READING TIME: 2 MIN

I often wonder what it must be like to be you.

What must it be like to be stared at or whispered about or pointed at in public, or again to be treated like a curiosity or as somehow not relevant…and yet to ease the anxiety of those around you by responding with only a sweet smile?

What must it be like to be left unchanged for too long even when you voice your discomfort, or again to be ignored in a group because too much is going on and you languish in front of a video, or to be the one person in the room that a newcomer doesn’t say hello to upon entering…and yet never to hold a grudge?

What must it be like to depend on others to dress you and move you from your bed to your chair, and to brush your teeth and wash your face, and to puree your lunch and feed it to you on a spoon…and yet to teach those of us who offer you our service modesty and humility and patience?

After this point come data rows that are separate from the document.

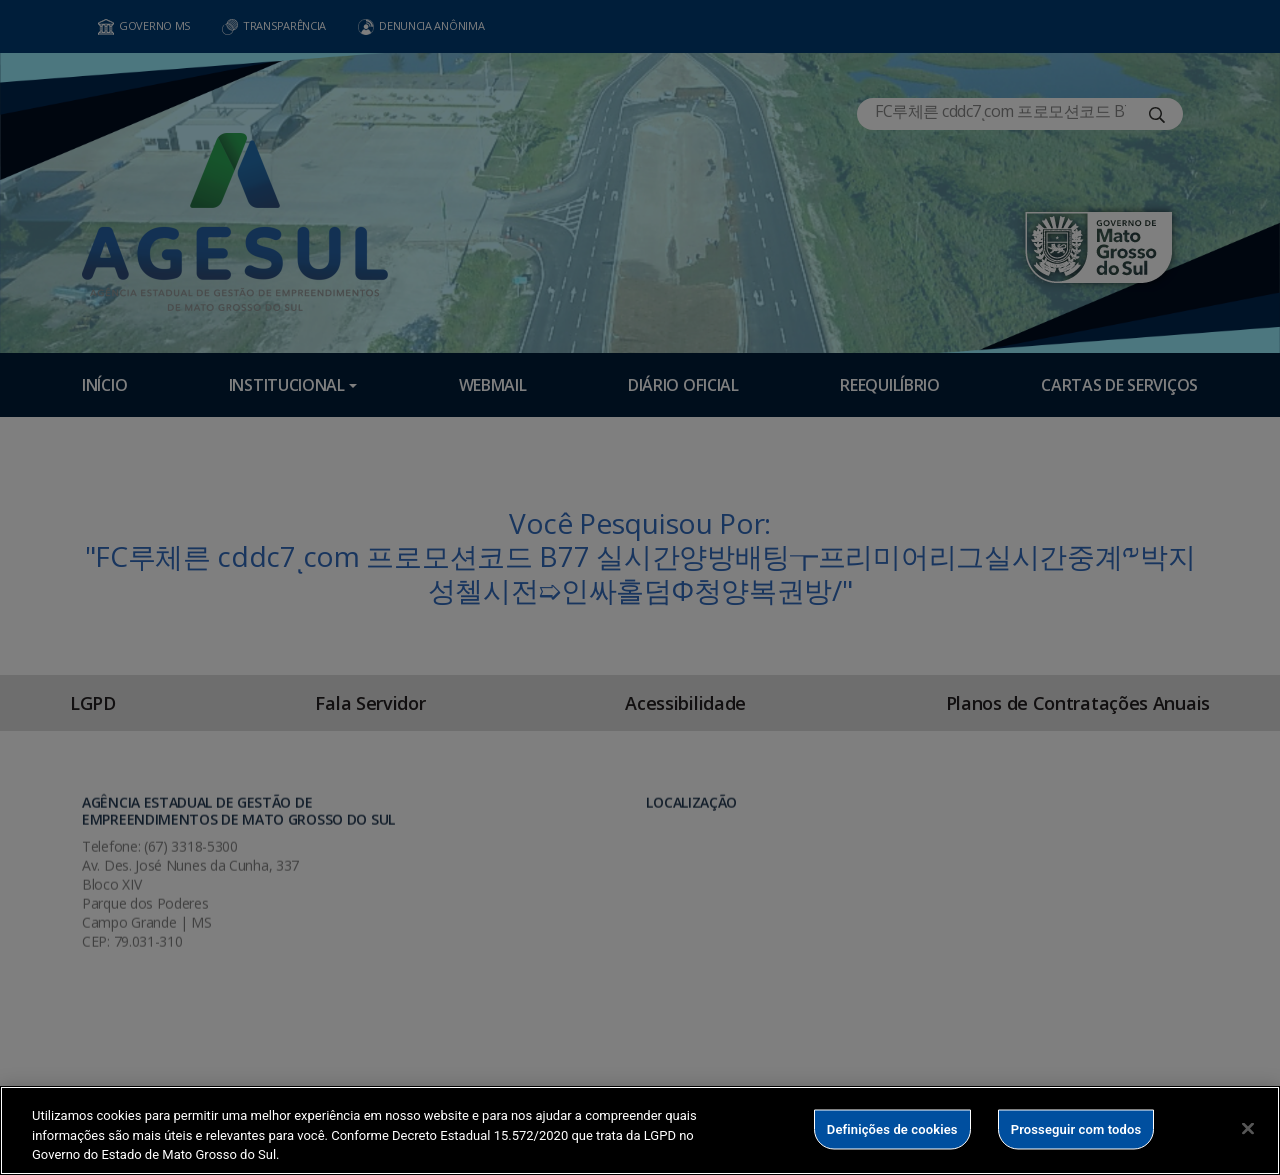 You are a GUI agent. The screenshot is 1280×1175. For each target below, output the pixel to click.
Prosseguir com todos (1076, 1128)
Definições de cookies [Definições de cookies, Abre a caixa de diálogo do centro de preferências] (892, 1128)
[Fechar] (1248, 1128)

What must it be like to have no way to articulate frustration or pain, hunger or exhaustion, satisfaction or gratitude…and yet to express yourself in a language of clicks and sounds and smiles that fills me even as a writer with a joy I can never get from traditional words?

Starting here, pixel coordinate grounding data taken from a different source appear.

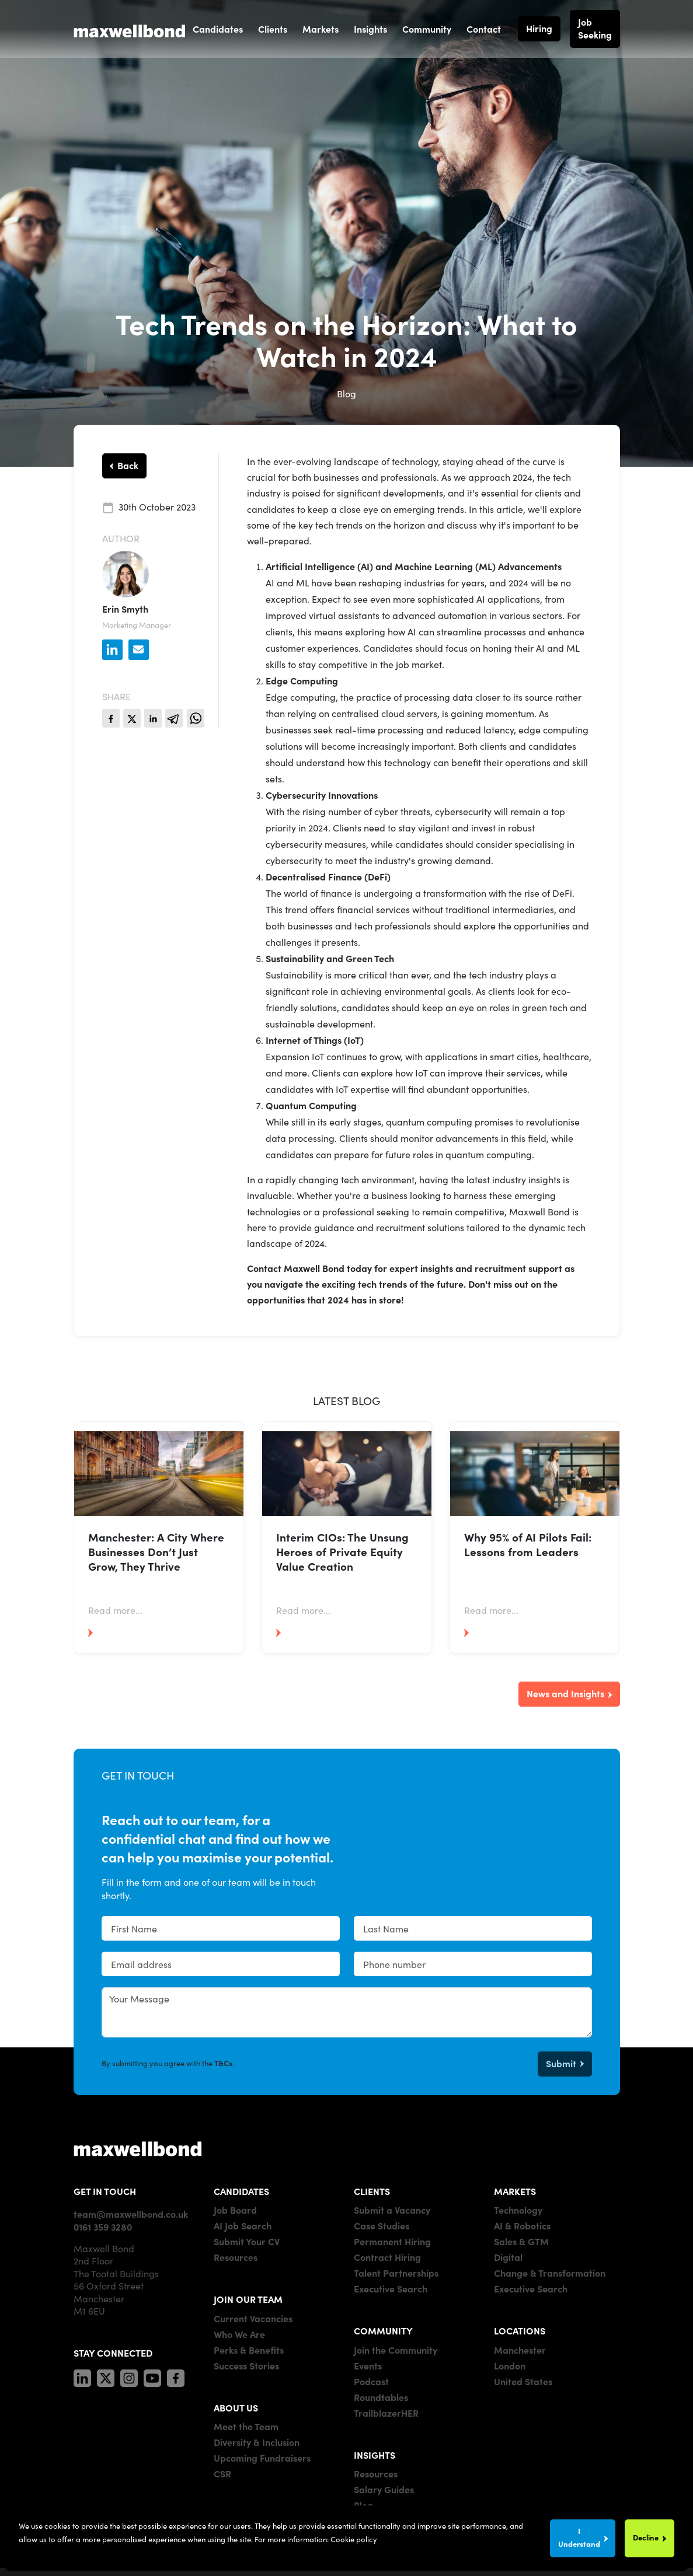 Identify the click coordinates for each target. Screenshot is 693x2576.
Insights (370, 28)
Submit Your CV (247, 2241)
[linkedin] (153, 718)
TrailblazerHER (386, 2412)
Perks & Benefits (249, 2349)
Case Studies (381, 2225)
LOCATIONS (519, 2330)
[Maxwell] (138, 2148)
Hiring (539, 28)
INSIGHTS (374, 2454)
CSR (222, 2473)
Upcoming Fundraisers (262, 2457)
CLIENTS (372, 2190)
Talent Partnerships (396, 2272)
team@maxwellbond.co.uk (131, 2213)
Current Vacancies (253, 2318)
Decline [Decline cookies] (646, 2537)
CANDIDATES (241, 2190)
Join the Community (395, 2349)
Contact (483, 28)
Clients (272, 28)
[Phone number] (473, 1964)
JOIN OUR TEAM (248, 2298)
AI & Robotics (522, 2225)
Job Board (235, 2209)
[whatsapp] (195, 718)
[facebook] (111, 718)
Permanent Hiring (392, 2241)
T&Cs (223, 2062)
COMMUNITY (383, 2330)
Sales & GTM (521, 2241)
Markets (320, 28)
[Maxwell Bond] (130, 28)
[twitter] (132, 718)
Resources (235, 2256)
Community (426, 28)
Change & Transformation (549, 2272)
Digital (508, 2256)
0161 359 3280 (103, 2226)
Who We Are (239, 2333)
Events (368, 2365)
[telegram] (174, 718)
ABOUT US (236, 2407)
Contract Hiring (387, 2256)
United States (523, 2381)
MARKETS (515, 2190)
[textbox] (221, 1928)
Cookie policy (353, 2538)
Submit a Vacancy (392, 2209)
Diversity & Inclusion (257, 2441)
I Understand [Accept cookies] (579, 2537)
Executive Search (390, 2288)
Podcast (371, 2381)
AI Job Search (242, 2225)
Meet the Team (246, 2426)
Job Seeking (595, 28)
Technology (518, 2209)
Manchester (520, 2349)
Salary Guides (384, 2489)
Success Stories (246, 2365)
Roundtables (381, 2396)
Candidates (218, 28)
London (509, 2365)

What must it be like to endure more surgeries in a few years than most people do in a lifetime, to suffer seizures that take over your mind and body and leave you beyond your own control, to undergo breathing treatments from the nebulizer and get medicines injected through your feeding tube all day and have your every breath and heartbeat monitored all night…and yet through it all to exhibit a perseverance that few marathon runners can match?

What must it be like to have such low muscle tone that you’ll never walk and will always be (as a kindly doctor told us early on) a good sitter; that you can grasp little, lift less and manipulate least of all; that you struggle to swallow textured pureed foods…and yet to exhibit a kind of strength that goes far beyond the physical?

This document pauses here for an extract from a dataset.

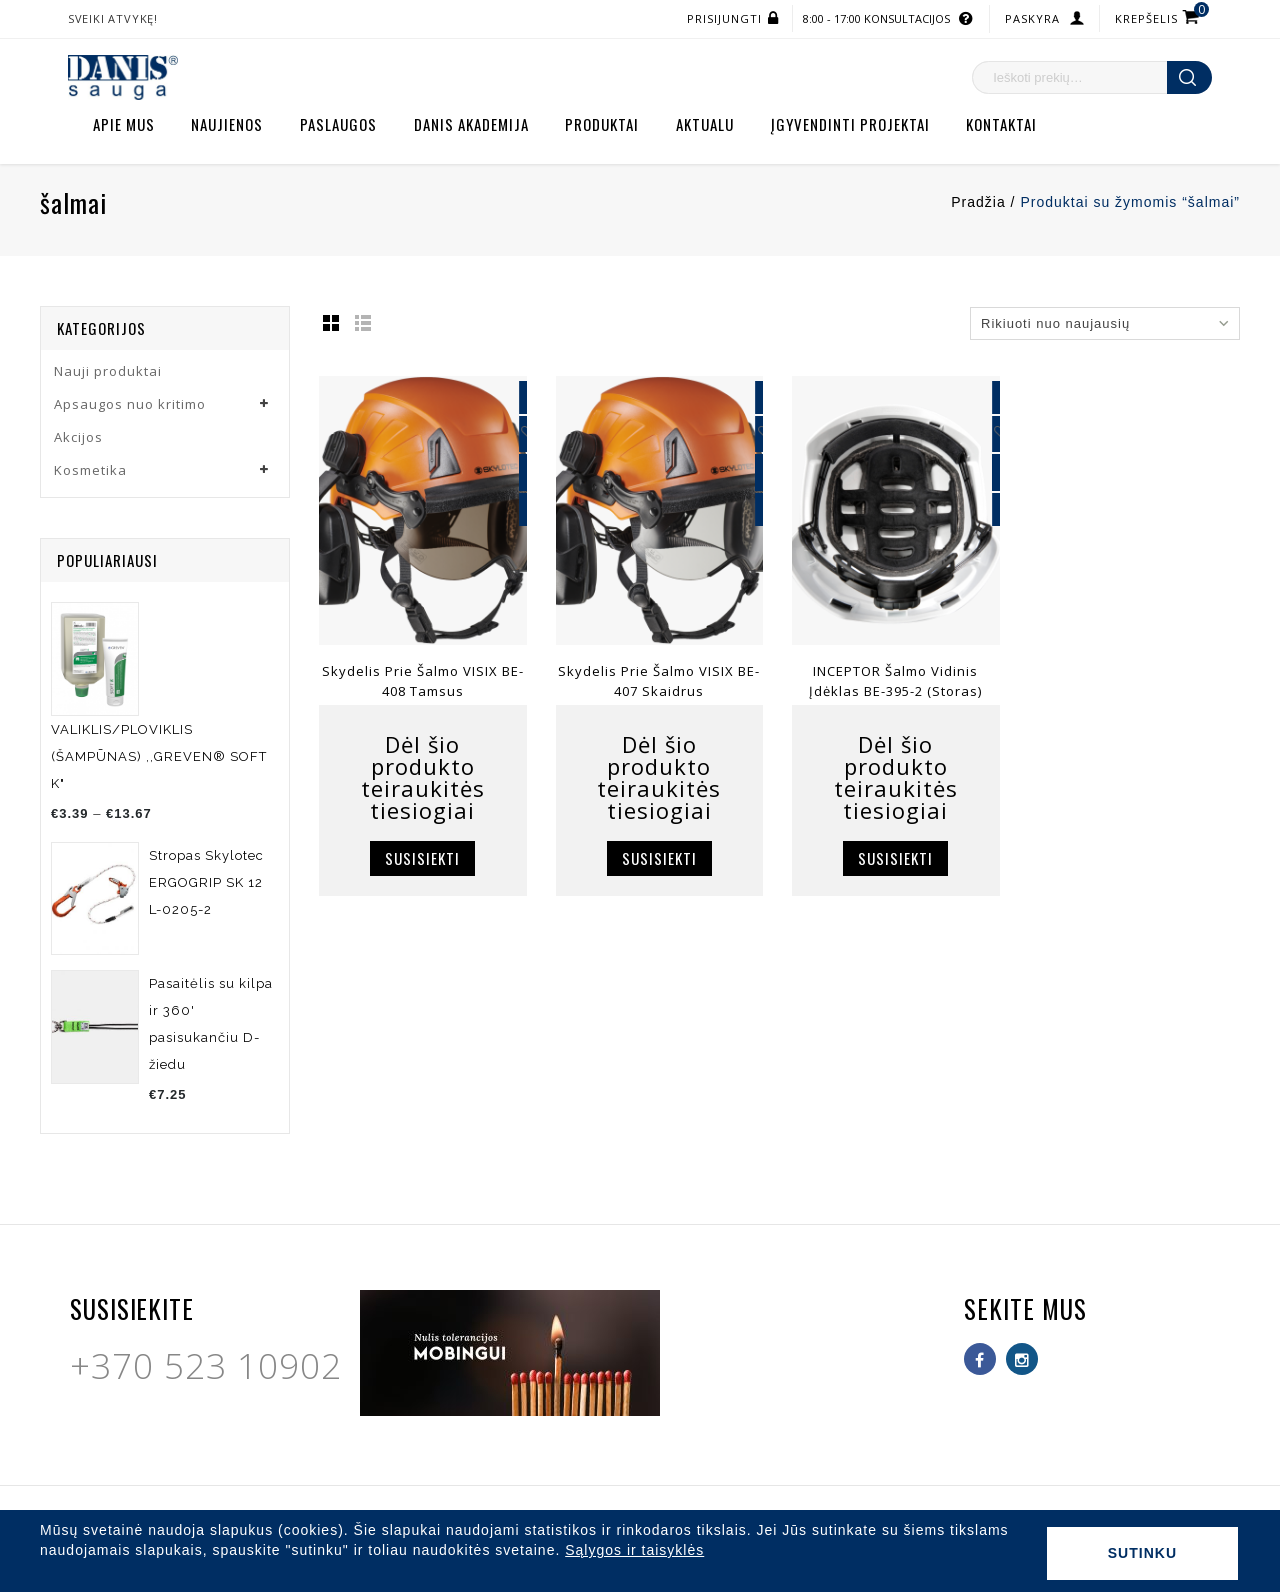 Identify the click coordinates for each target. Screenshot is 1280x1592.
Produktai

What must it be like to have even those of us who adore you most underestimate you because your unmet needs are simple or surprising…and yet to offer only unconditional love?

What must it be like to inspire many with the smallest gesture, to instill devotion without asking for it, to encourage generosity through your presence, to teach perspective in times of difficulty…and yet to take no pride or claim no credit?

What must it be like to be viewed as imperfect and take no offense…even though you’ve achieved a perfection we can’t appreciate in this world?

What must it be like? One can but wonder.